“This type of mass violence does not happen in other advanced countries.”
US President Barack Obama, 18 June 2015
Nine people were shot dead in a church in South Carolina, and the president found himself addressing Americans on the issue of gun violence again.
Mr Obama, who failed to get gun ownership laws changed after the Sandy Hook massacre in 2012, said: “Once again, innocent people were killed – in part because someone who wanted to inflict harm had no trouble getting their hands on a gun.”
He added: “At some point, we as a country will have to reckon with the fact that this type of mass violence does not happen in other advanced countries. It doesn’t happen in other places with this kind of frequency.”
Fact or fiction?
How dangerous a place is the United States? Here’s a heat map showing the number of intentional homicides per 100,000 people in most countries in the world. The darker, the worse.
The data comes from the United Nations Office on Drugs and Crime (UNODC) and the figures are from 2013 or the most recent available:
The United States had a homicide rate of just under four people per 100,000 in 2013. That’s nearly four times the rate in the United Kingdom, and much higher than neighbouring Canada.
Many other countries are more dangerous, and America is way behind the deadliest country in the world, Honduras, where there are more than 20 times more slayings per head of population.
But it seems unfair to compare a stable, wealthy country like the US to poor, troubled nations, which is probably why Mr Obama referred specifically to “advanced countries”.
It’s debatable what that means exactly, but if we look at the OECD group of advanced economies, we see that the US fares badly by comparison to many of those countries:
Now America has the fourth worst homicide rate out of 34 wealthy countries.
How many of those killings are done with guns?
According to the UNODC, a full 60 per cent of homicides carried out in the US are attributable to firearm. That is the highest percentage of any of the OECD countries:
Putting all this together, we can get an idea of which countries have the highest firearm homicide rate.

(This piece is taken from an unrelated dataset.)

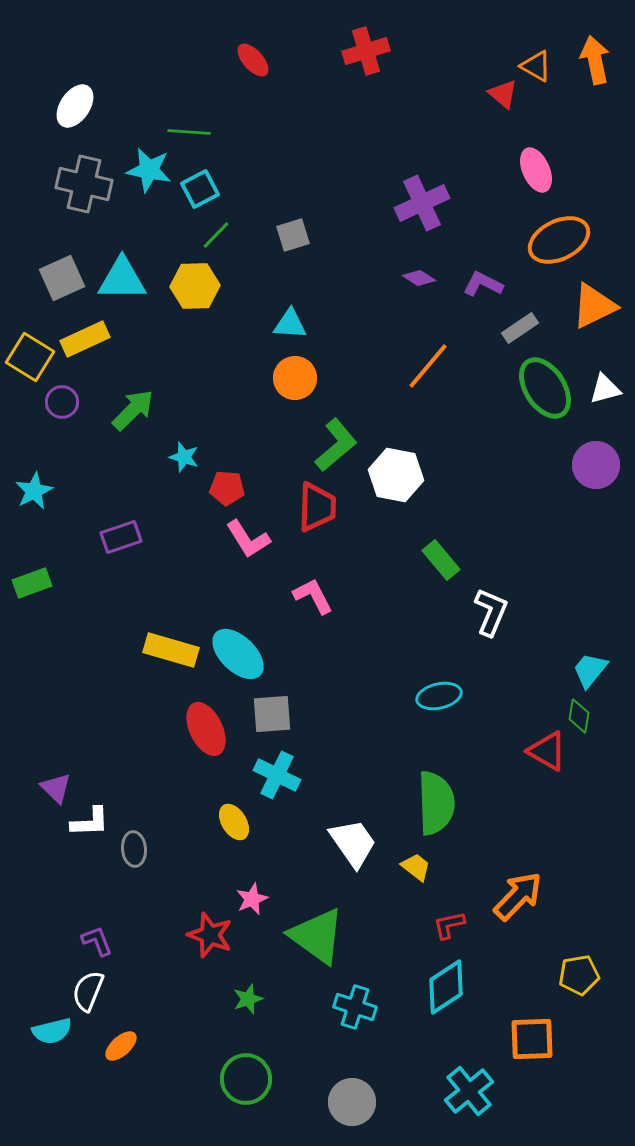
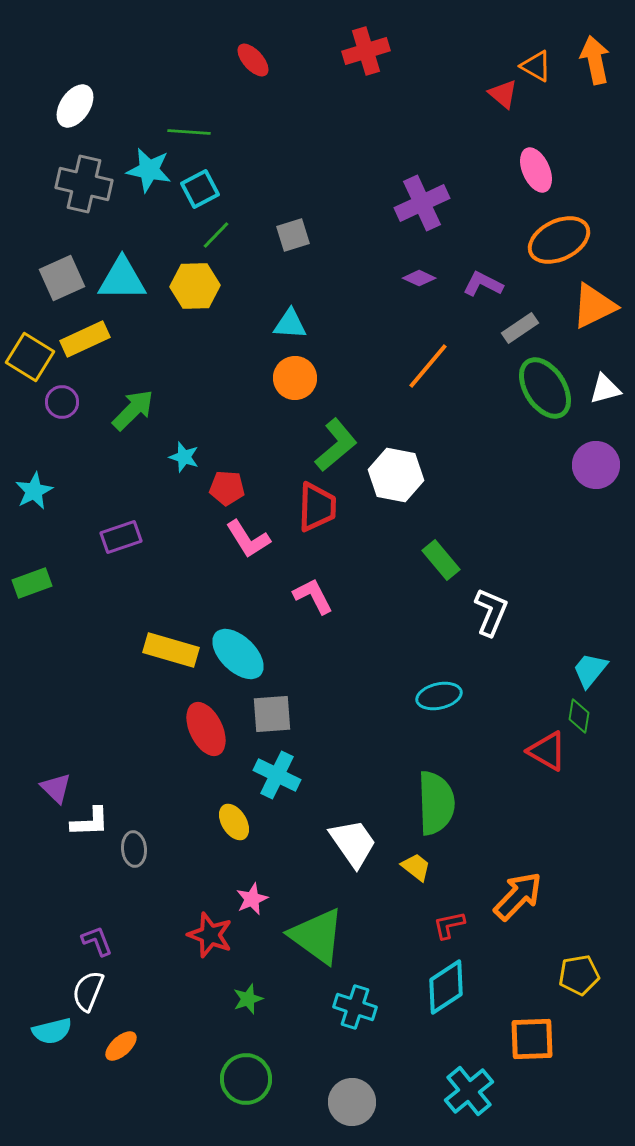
purple diamond at (419, 278): rotated 8 degrees counterclockwise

Again, the comparison does not flatter the United States.
Only Mexico, where violent organised drug crime is so prevalent that some commentators judge it to be in a state of war, has a higher gun homicide rate.
America also boasts the highest gun ownership rates in the world, estimated at 88.8 guns per 100 people in the 2007 Small Arms Survey.
It’s tempting to assume that countries with high rates of gun ownership will naturally experience high rates of gun violence, but the correlation between homicide rates and firearms prevalence in these figures is surprisingly weak.
Switzerland and Finland both have high rates of gun ownership (although still only half that of the US) but low homicide rates.
Mexico experiences very high numbers of killings but guns are relatively unusual in the general population, if these figures are to be believed.
It’s tempting to remove Mexico as an outlier, given its turbulent recent history, and if we do that a stronger correlation between gun ownership and homicide in OECD countries emerges.
But as we have found before, experts in the US are wary of assuming that tighter gun laws would lead to fewer killings, saying the evidence is inconclusive.
We’ve also found previously that the debate on gun control in America is not helped by a number of bogus statistical claims that are endlessly repeated.
Opponents of gun control sometimes claim that a gun saves a life every 13 seconds in America – a dubious figure that comes from a telephone survey carried out 20 years ago.
About 1 per cent of people phoned said they had recently used a gun to defend themselves, and people have extrapolated from that to come up with a “life saved every 13 seconds”.
But the number looks completely unrealistic when cross-checked against actual crime figures, and it’s a good idea to be sceptical about the things people say in telephone interviews.
In another US telephone survey, 6 per cent of people said that they had made contact with extra-terrestrials.
Gun homicide rates are far higher in America than in Canada, western Europe and in every country in the OECD group of advanced economies except Mexico, where the decade-long “war” on drugs may have claimed more than 100,000 lives.
Rates of gun ownership are the highest in the world too. It seems hard to believe that this can be a coincidence, although there are countries where firearms are common but homicide rates are low.